# [TASK]
Extract all lines from the data beneath that include the word "Editorial".

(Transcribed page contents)
● ● ● ● ● ● ●

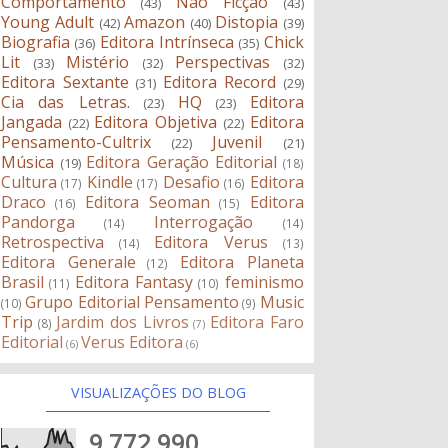
Comportamento
Não Ficção
(43)
(43)
Young Adult
Amazon
Distopia
(42)
(40)
(39)
Biografia
Editora Intrínseca
Chick
(36)
(35)
Lit
Mistério
Perspectivas
(33)
(32)
(32)
Editora Sextante
Editora Record
(31)
(29)
Cia das Letras.
HQ
Editora
(23)
(23)
Jangada
Editora Objetiva
Editora
(22)
(22)
Pensamento-Cultrix
Juvenil
(22)
(21)
Música
Editora Geração Editorial
(19)
(18)
Cultura
Kindle
Desafio
Editora
(17)
(17)
(16)
Draco
Editora Seoman
Editora
(16)
(15)
Pandorga
Interrogação
(14)
(14)
Retrospectiva
Editora Verus
(14)
(13)
Editora Generale
Editora Planeta
(12)
Brasil
Editora Fantasy
feminismo
(11)
(10)
Grupo Editorial Pensamento
Music
(10)
(9)
Trip
Jardim dos Livros
Editora Faro
(8)
(7)
Editorial
Verus Editora
(6)
(6)
VISUALIZAÇÕES DO BLOG
9,772,990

● ● ● ● ● ● ●

# [ANSWER TO THIS TASK]
Editora Geração Editorial
Grupo Editorial Pensamento
Editorial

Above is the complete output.